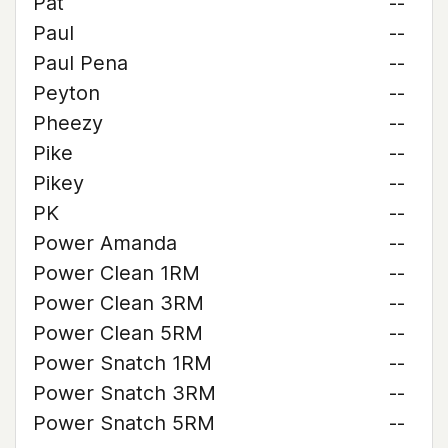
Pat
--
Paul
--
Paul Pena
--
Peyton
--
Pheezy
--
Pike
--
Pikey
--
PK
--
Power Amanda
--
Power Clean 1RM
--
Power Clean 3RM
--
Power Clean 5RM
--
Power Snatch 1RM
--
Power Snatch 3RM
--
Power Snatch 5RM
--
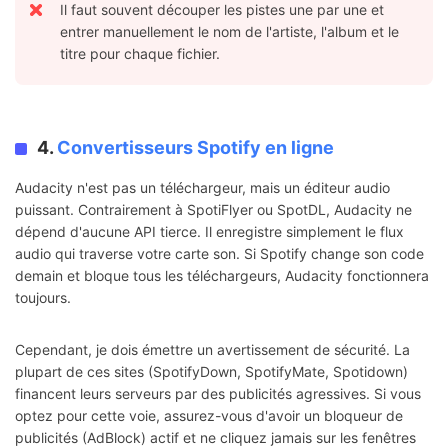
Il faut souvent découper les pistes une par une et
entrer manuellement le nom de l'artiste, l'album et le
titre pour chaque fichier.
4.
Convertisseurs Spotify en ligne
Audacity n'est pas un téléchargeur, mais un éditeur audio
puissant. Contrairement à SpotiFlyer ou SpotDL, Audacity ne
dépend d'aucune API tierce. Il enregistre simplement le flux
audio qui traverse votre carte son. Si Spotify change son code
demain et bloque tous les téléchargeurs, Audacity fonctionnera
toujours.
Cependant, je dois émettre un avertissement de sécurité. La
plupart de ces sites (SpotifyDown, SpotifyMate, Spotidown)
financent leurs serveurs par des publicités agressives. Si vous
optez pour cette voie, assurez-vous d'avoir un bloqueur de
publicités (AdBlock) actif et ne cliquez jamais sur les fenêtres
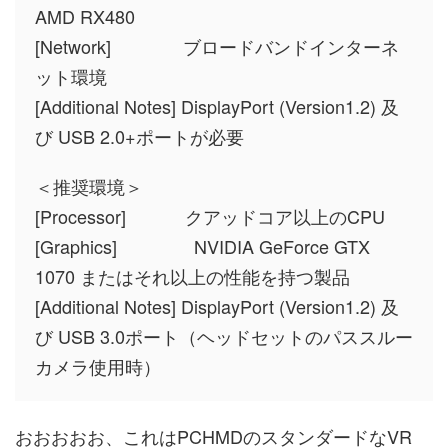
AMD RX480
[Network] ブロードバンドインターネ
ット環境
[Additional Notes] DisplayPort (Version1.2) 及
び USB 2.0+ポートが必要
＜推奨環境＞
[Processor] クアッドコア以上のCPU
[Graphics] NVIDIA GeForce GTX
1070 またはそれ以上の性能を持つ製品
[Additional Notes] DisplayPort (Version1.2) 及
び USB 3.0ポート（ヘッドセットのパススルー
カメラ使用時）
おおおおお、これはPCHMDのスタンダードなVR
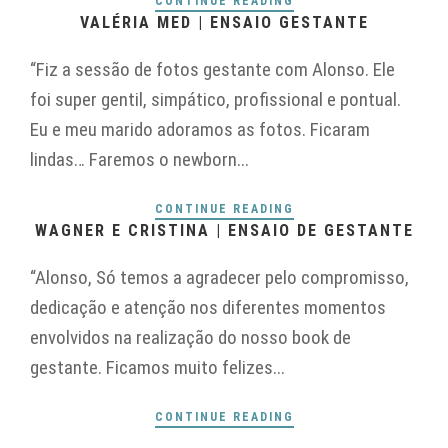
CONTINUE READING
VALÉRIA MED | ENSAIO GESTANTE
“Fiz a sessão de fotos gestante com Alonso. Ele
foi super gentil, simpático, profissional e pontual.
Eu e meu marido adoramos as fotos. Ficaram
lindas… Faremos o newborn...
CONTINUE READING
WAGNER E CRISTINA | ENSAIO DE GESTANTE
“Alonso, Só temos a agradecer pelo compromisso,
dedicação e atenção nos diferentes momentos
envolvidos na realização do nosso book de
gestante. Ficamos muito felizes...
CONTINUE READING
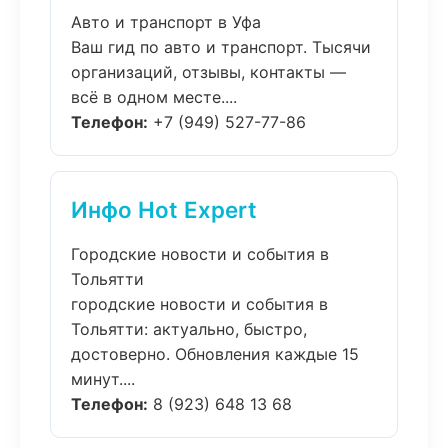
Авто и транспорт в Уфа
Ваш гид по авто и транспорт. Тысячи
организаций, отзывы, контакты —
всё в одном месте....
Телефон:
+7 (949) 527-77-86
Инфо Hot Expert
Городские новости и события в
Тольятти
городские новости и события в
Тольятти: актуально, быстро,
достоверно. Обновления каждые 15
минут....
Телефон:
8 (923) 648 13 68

==

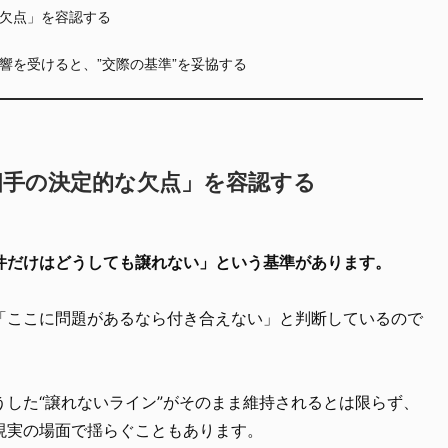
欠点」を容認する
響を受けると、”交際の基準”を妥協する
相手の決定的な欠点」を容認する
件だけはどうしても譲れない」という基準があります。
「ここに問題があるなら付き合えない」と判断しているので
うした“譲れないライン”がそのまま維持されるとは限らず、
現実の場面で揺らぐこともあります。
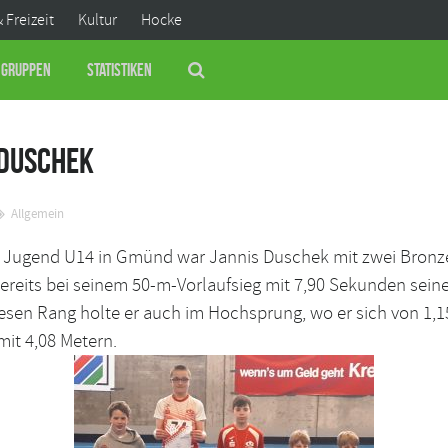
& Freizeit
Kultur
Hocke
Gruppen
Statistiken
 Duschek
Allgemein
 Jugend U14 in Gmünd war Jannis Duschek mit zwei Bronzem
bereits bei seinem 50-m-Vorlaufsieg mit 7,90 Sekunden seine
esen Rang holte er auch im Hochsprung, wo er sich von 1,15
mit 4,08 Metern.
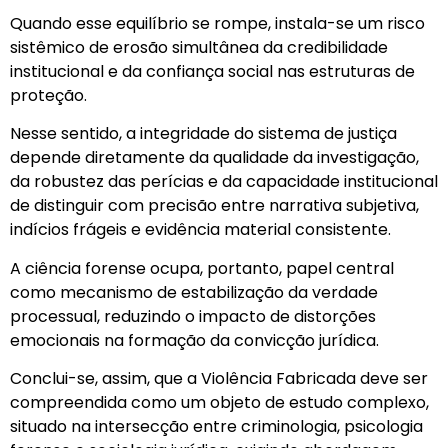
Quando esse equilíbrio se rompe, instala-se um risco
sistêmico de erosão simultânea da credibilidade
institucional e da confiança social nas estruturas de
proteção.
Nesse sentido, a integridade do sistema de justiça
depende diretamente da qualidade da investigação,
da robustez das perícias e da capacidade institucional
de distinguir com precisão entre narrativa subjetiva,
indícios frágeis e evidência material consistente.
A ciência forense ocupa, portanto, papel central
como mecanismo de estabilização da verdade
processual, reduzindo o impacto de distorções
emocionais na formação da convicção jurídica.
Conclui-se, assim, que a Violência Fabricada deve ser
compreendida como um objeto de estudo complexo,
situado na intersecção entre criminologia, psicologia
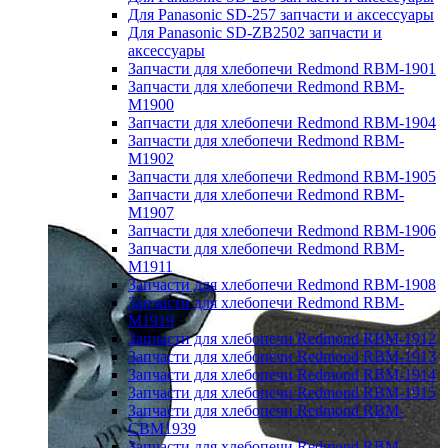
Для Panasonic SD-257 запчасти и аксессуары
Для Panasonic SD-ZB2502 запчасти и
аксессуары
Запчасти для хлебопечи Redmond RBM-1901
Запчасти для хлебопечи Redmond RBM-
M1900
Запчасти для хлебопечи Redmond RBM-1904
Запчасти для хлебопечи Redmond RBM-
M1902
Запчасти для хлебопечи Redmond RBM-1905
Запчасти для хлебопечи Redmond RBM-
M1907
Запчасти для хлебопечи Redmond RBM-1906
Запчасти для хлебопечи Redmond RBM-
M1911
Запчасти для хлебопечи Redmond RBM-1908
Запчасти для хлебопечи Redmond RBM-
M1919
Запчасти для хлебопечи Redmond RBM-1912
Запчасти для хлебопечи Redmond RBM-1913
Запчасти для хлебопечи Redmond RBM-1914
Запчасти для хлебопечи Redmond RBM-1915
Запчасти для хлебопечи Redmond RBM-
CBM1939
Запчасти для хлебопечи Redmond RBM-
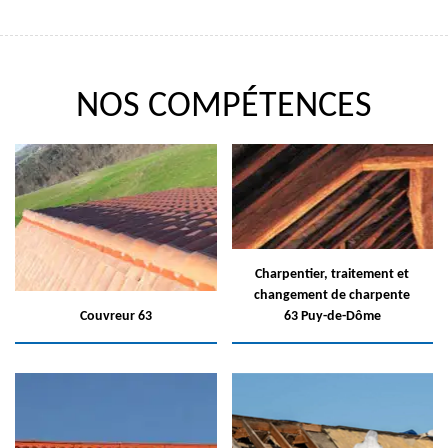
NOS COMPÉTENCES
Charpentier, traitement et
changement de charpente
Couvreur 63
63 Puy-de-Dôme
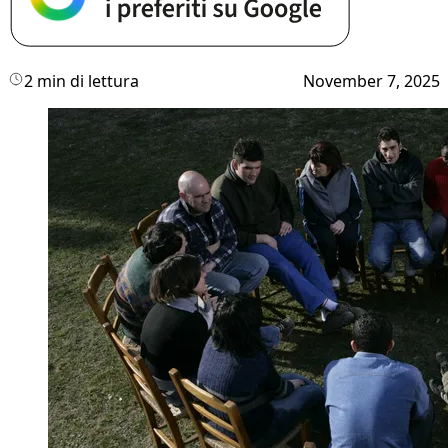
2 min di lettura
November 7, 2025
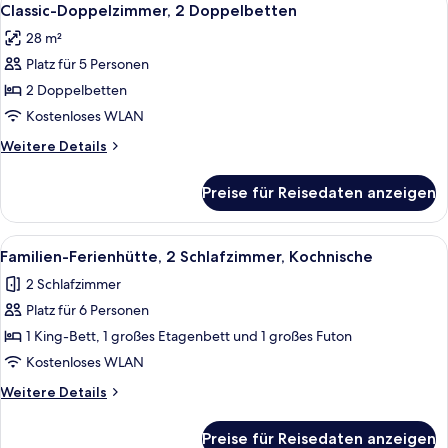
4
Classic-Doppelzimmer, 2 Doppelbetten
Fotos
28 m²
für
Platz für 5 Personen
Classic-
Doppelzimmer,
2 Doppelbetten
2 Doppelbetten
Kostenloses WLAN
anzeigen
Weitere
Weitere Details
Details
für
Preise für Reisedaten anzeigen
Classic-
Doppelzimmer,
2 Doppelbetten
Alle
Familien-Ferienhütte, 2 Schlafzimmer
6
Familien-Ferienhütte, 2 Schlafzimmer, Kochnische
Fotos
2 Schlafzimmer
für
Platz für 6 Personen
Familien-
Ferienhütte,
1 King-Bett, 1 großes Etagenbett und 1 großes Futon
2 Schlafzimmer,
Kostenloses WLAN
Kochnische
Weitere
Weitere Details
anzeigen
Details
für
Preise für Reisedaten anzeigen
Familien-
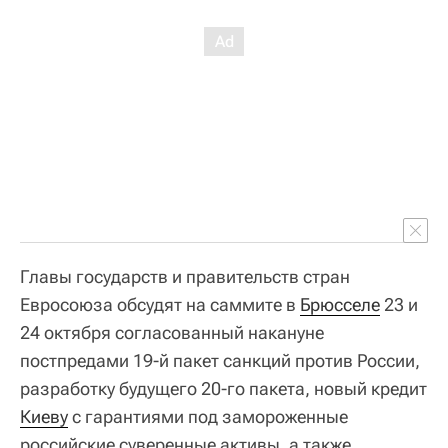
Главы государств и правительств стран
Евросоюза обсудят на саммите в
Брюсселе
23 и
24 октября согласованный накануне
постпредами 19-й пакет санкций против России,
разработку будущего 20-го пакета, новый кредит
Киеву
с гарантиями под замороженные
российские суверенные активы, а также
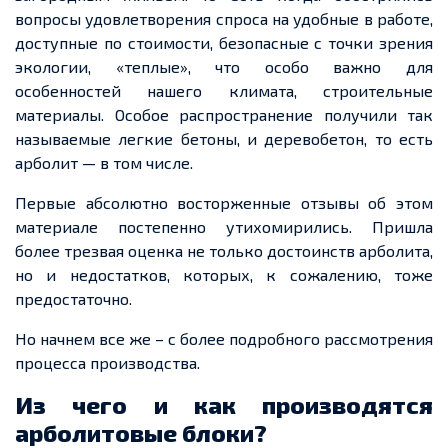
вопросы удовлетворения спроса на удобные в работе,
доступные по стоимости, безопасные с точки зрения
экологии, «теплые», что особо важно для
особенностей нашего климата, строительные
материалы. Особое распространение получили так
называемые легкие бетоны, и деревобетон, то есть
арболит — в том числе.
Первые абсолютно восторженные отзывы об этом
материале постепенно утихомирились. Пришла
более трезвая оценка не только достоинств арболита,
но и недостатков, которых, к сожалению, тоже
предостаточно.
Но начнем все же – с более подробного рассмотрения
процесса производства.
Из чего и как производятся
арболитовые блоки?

BRIEF: Within the listing above, the stretch from the line with "Classic-Doppelzimmer, 2 Doppelbetten" down to the line with "вопросы удовлетворения спроса" is to be given again exactly, end lines included and pictures excluded.

ANSWER TO THIS TASK:
Classic-Doppelzimmer, 2 Doppelbetten
Fotos
28 m²
für
Platz für 5 Personen
Classic-
Doppelzimmer,
2 Doppelbetten
2 Doppelbetten
Kostenloses WLAN
anzeigen
Weitere
Weitere Details
Details
für
Preise für Reisedaten anzeigen
Classic-
Doppelzimmer,
2 Doppelbetten
Alle
Familien-Ferienhütte, 2 Schlafzimmer
6
Familien-Ferienhütte, 2 Schlafzimmer, Kochnische
Fotos
2 Schlafzimmer
für
Platz für 6 Personen
Familien-
Ferienhütte,
1 King-Bett, 1 großes Etagenbett und 1 großes Futon
2 Schlafzimmer,
Kostenloses WLAN
Kochnische
Weitere
Weitere Details
anzeigen
Details
für
Preise für Reisedaten anzeigen
Familien-
Главы государств и правительств стран
Евросоюза обсудят на саммите в
Брюсселе
23 и
24 октября согласованный накануне
постпредами 19-й пакет санкций против России,
разработку будущего 20-го пакета, новый кредит
Киеву
с гарантиями под замороженные
российские суверенные активы, а также
вопросы удовлетворения спроса на удобные в работе,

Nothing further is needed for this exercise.